Beginning at the line that holds "Сетчатые пластики Williams", repeat every line through the last line of the material, exactly, and drop any pictures.

-*-

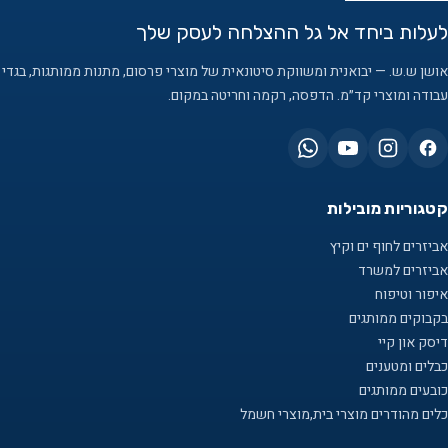
לעלות ביחד אל גל ההצלחה לעסק שלך
אושן ש.ש. — יבואנית ומשווקת סיטונאית של מוצרי פרסום, מתנות ממותגות, בגדי
עבודה ומוצרי קד״מ. הדפסה, רקמה וחריטה במקום.
קטגוריות מובילות
אביזרים לחוף ים וקיץ
אביזרים למשרד
איפור וטיפוח
בקבוקים ממותגים
דיסק און קיי
כבלים ומטענים
כובעים ממותגים
כלים מהודרים מוצרי בית,מוצרי חשמל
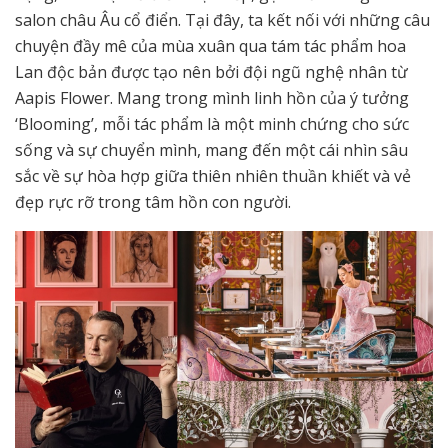
salon châu Âu cổ điển. Tại đây, ta kết nối với những câu
chuyện đầy mê của mùa xuân qua tám tác phẩm hoa
Lan độc bản được tạo nên bởi đội ngũ nghệ nhân từ
Aapis Flower. Mang trong mình linh hồn của ý tưởng
‘Blooming’, mỗi tác phẩm là một minh chứng cho sức
sống và sự chuyển mình, mang đến một cái nhìn sâu
sắc về sự hòa hợp giữa thiên nhiên thuần khiết và vẻ
đẹp rực rỡ trong tâm hồn con người.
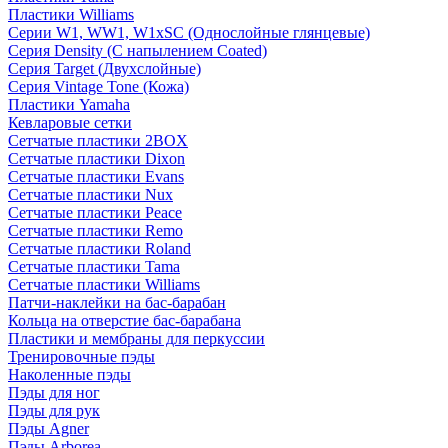
Пластики Williams
Серии W1, WW1, W1xSC (Однослойные глянцевые)
Серия Density (C напылением Coated)
Серия Target (Двухслойные)
Серия Vintage Tone (Кожа)
Пластики Yamaha
Кевларовые сетки
Сетчатые пластики 2BOX
Сетчатые пластики Dixon
Сетчатые пластики Evans
Сетчатые пластики Nux
Сетчатые пластики Peace
Сетчатые пластики Remo
Сетчатые пластики Roland
Сетчатые пластики Tama
Сетчатые пластики Williams
Патчи-наклейки на бас-барабан
Кольца на отверстие бас-барабана
Пластики и мембраны для перкуссии
Тренировочные пэды
Наколенные пэды
Пэды для ног
Пэды для рук
Пэды Agner
Пэды Arborea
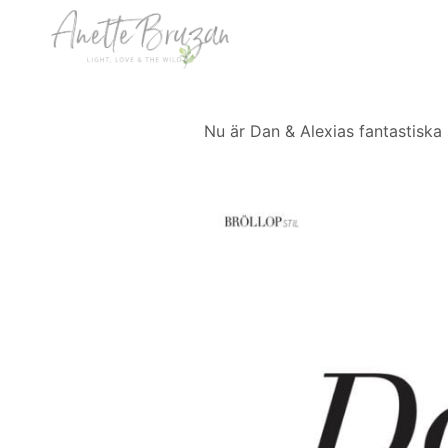
Skip
to
content
Nu är Dan & Alexias fantastiska 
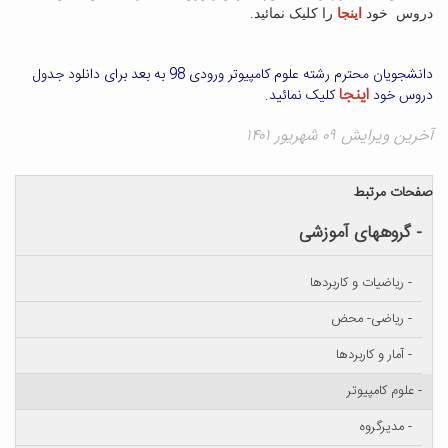
دروس خود
اینجا
را کلیک نمائید.
دانشجویان محترم رشته علوم کامپیوتر ورودی 98 به بعد برای دانلود جدول
اینجا
دروس خود
کلیک نمائید.
آخرین ویرایش ۰۹ شهریور ۱۴۰۱
صفحات مرتبط
- گروههای آموزشی
- ریاضیات و کاربردها
- ریاضی- محض
- آمار و کاربردها
- علوم کامپیوتر
- مدیرگروه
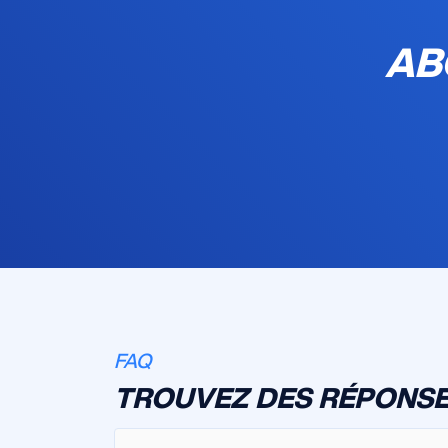
AB
FAQ
TROUVEZ DES RÉPONSE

-*-

TASK SOLUTION →
Сетчатые пластики Williams
Патчи-наклейки на бас-барабан
Кольца на отверстие бас-барабана
Пластики и мембраны для перкуссии
Тренировочные пэды
Наколенные пэды
Пэды для ног
Пэды для рук
Пэды Agner
Пэды Arborea
Skip
to
content
Nu är Dan & Alexias fantastiska 
دروس خود
اینجا
را کلیک نمائید.
دانشجویان محترم رشته علوم کامپیوتر ورودی 98 به بعد برای دانلود جدول
اینجا
دروس خود
کلیک نمائید.
آخرین ویرایش ۰۹ شهریور ۱۴۰۱
صفحات مرتبط
- گروههای آموزشی
- ریاضیات و کاربردها
- ریاضی- محض
- آمار و کاربردها
- علوم کامپیوتر
- مدیرگروه
AB
FAQ
TROUVEZ DES RÉPONSE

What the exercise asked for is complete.